This problem challenges you to efficiently locate the starting and ending positions of a target element within a sorted array. Finding these positions is a common task in binary search applications and is useful for tasks like determining the frequency of an element or identifying a range of values. Your solution should be optimized for performance, leveraging the sorted nature of the input array.

Problem Description

Given a sorted array of integers nums and an integer target, find the first and last position of the target in nums. If the target is not found in the array, return [-1, -1].
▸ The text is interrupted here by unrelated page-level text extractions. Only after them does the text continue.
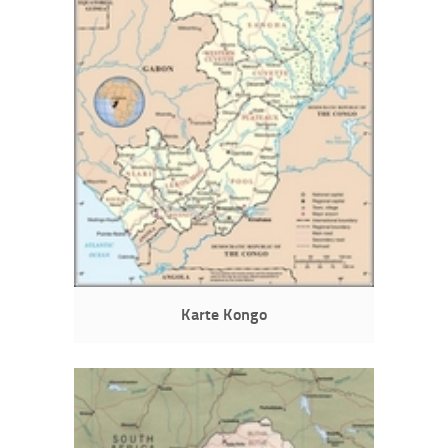
Karte Kongo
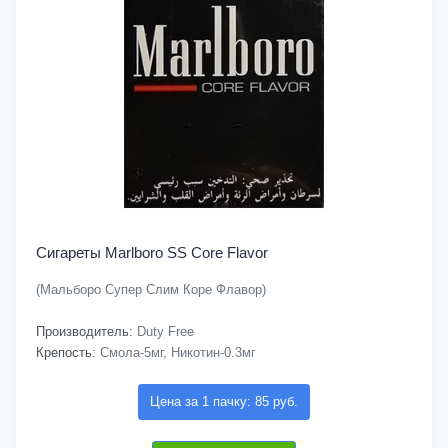
Сигареты Marlboro SS Core Flavor
(Мальборо Супер Слим Коре Флавор)
Производитель:
Duty Free
Крепость:
Смола-5мг, Никотин-0.3мг
Цена за 1 пачку: 85 руб.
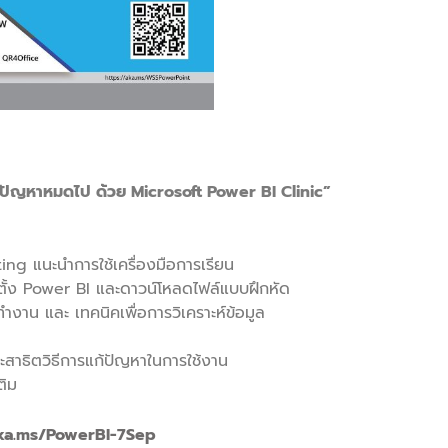
ใจ ปัญหาหมดไป ด้วย Microsoft Power BI Clinic”
ng แนะนำการใช้เครื่องมือการเรียน
ั้ง Power BI และดาวน์โหลดไฟล์แบบฝึกหัด
งาน และ เทคนิคเพื่อการวิเคราะห์ข้อมูล
าธิตวิธีการแก้ปัญหาในการใช้งาน
ติม
aka.ms/PowerBI-7Sep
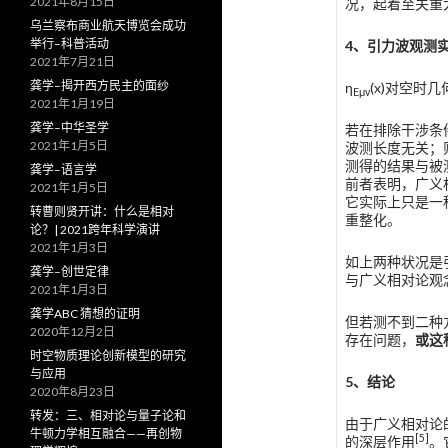
2021年8月15日
况，起着至关重
乌兰察布商业航天博览会成功
举行–科普活动
4
、引力波观测
2021年7月21日
龚学–揭开西方民主的面纱
η
(x)对空
E
μv
2021年1月19日
龚学–中华圣学
若在排除干涉条
2021年1月5日
波测长度无关；
测得的结果与被
龚学–语言学
前者表明，广义
2021年1月5日
它实际上只是一
转曹则贤开讲：什么是相对
重整化。
论？| 2021跨年科学演讲
2021年1月3日
如上两种状况是
龚学–创世定律
与广义相对论观
2021年1月3日
龚学ABC 猜想的证明
但若测不到二种
2020年12月2日
存在问题，
或这
时空物质理论创新模型的研究
与应用
5
、结论
2020年8月23日
转发：三、相对论与量子论和
由于广义相对论
牛顿力学相互融合——再创物
[5]
的深层作用
。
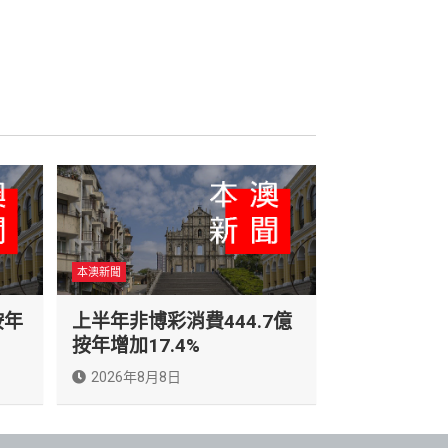
本澳新聞
按年
上半年非博彩消費444.7億
按年增加17.4%
2026年8月8日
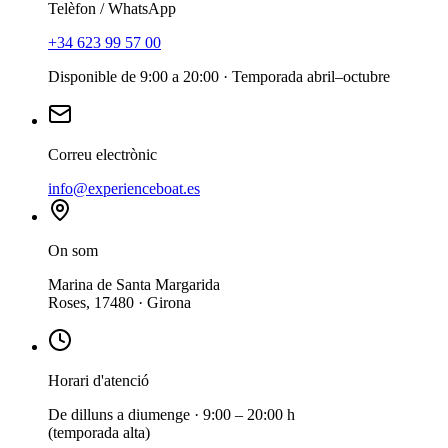
Telèfon / WhatsApp
+34 623 99 57 00
Disponible de 9:00 a 20:00 · Temporada abril–octubre
Correu electrònic
info@experienceboat.es
On som
Marina de Santa Margarida
Roses, 17480 · Girona
Horari d'atenció
De dilluns a diumenge · 9:00 – 20:00 h
(temporada alta)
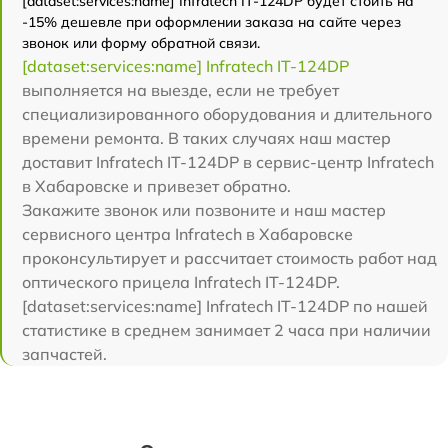
[dataset:services:name] Infratech IT-124DP будет стоить на
-15% дешевле при оформлении заказа на сайте через
звонок или форму обратной связи.
[dataset:services:name] Infratech IT-124DP
выполняется на выезде, если не требует
специализированного оборудования и длительного
времени ремонта. В таких случаях наш мастер
доставит Infratech IT-124DP в сервис-центр Infratech
в Хабаровске и привезет обратно.
Закажите звонок или позвоните и наш мастер
сервисного центра Infratech в Хабаровске
проконсультирует и рассчитает стоимость работ над
оптического прицела Infratech IT-124DP.
[dataset:services:name] Infratech IT-124DP по нашей
статистике в среднем занимает 2 часа при наличии
запчастей.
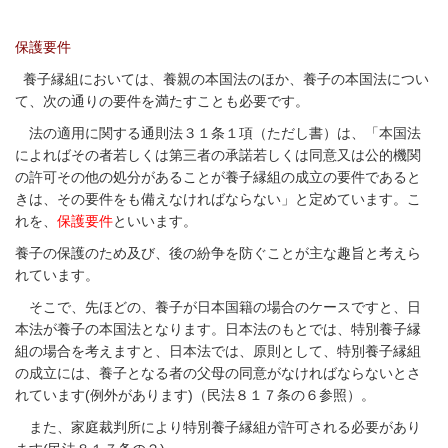
保護要件
養子縁組においては、養親の本国法のほか、養子の本国法につい
て、次の通りの要件を満たすことも必要です。
法の適用に関する通則法３１条１項（ただし書）は、「本国法
によればその者若しくは第三者の承諾若しくは同意又は公的機関
の許可その他の処分があることが養子縁組の成立の要件であると
きは、その要件をも備えなければならない」と定めています。こ
れを、
保護要件
といいます。
養子の保護のため及び、後の紛争を防ぐことが主な趣旨と考えら
れています。
そこで、先ほどの、養子が日本国籍の場合のケースですと、日
本法が養子の本国法となります。日本法のもとでは、特別養子縁
組の場合を考えますと、日本法では、原則として、特別養子縁組
の成立には、養子となる者の父母の同意がなければならないとさ
れています
(
例外があります
)
（民法８１７条の６参照）。
また、家庭裁判所により特別養子縁組が許可される必要があり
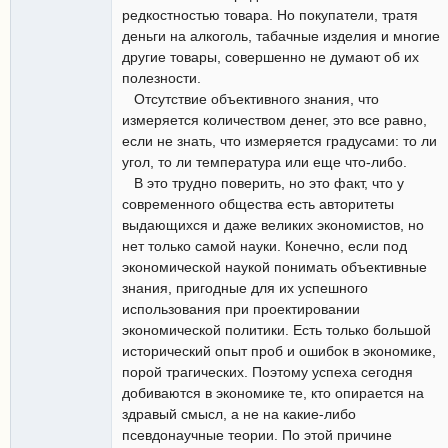
редкостностью товара. Но покупатели, тратя
деньги на алкоголь, табачные изделия и многие
другие товары, совершенно не думают об их
полезности.
Отсутствие объективного знания, что
измеряется количеством денег, это все равно,
если не знать, что измеряется градусами: то ли
угол, то ли температура или еще что-либо.
В это трудно поверить, но это факт, что у
современного общества есть авторитеты
выдающихся и даже великих экономистов, но
нет только самой науки. Конечно, если под
экономической наукой понимать объективные
знания, пригодные для их успешного
использования при проектировании
экономической политики. Есть только большой
исторический опыт проб и ошибок в экономике,
порой трагических. Поэтому успеха сегодня
добиваются в экономике те, кто опирается на
здравый смысл, а не на какие-либо
псевдонаучные теории. По этой причине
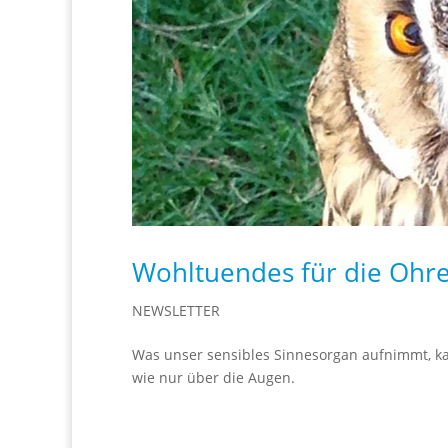
Wohltuendes für die Ohr
NEWSLETTER
Was unser sensibles Sinnesorgan aufnimmt, ka
wie nur über die Augen.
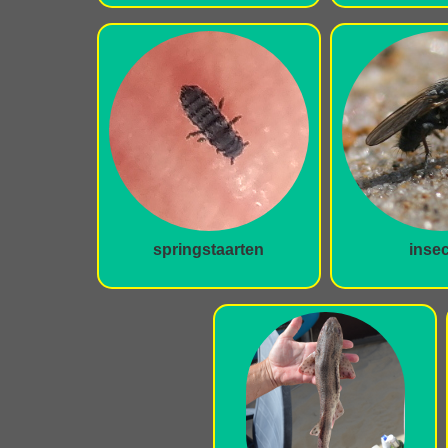
springstaarten
inse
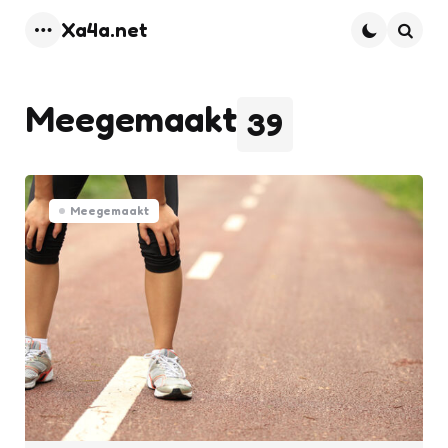
Xa4a.net
Menu
Searc
Meegemaakt
39
Meegemaakt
What needs to be achieved:

  • Implement an algorithm that identifies the index of the first occurrence and the index of the last occurrence of the target value within the sorted array nums.
  • Return these two indices as a list or array.
  • If the target is not present, return [-1, -1].

Key Requirements:

  • The input array nums is guaranteed to be sorted in ascending order.
  • The algorithm should be efficient, taking advantage of the sorted nature of the array.
  • The solution should handle cases where the target appears multiple times consecutively.

Expected Behavior:

The function should return a list/array of two integers representing the first and last positions of the target element. If the target is not found, it should return [-1, -1].

Edge Cases to Consider:

  • Empty input array nums.
  • target is smaller than the smallest element in nums.
  • target is larger than the largest element in nums.
  • target appears only once in nums.
  • target appears multiple times consecutively in nums.
  • nums contains duplicate elements other than the target.

Examples

Example 1:

Input: nums = [5,7,7,8,8,10], target = 8
Output: [3,4]
Explanation: The first occurrence of 8 is at index 3, and the last occurrence is at index 4.

Example 2:

Input: nums = [5,7,7,8,8,10], target = 6
Output: [-1,-1]
Explanation: The target 6 is not found in the array.

Example 3:

Input: nums = [], target = 0
Output: [-1,-1]
Explanation: The input array is empty, so the target cannot be found.

Example 4:

Input: nums = [1], target = 1
Output: [0,0]
Explanation: The target appears only once at index 0.

Constraints

  • 0 <= nums.length <= 10^5
  • -10^9 <= nums[i] <= 10^9
  • -10^9 <= target <= 10^9
  • nums is sorted in non-decreasing order.
  • The time complexity of your solution should be O(log n), where n is the length of the array. A brute-force O(n) solution will not be accepted.

Notes

Consider using binary search to efficiently locate the first and last positions. You can perform two binary searches: one to find the first occurrence and another to find the last occurrence. Think about how to modify the standard binary search algorithm to achieve this. The key is to adjust the search boundaries based on whether the middle element is equal to, less than, or greater than the target.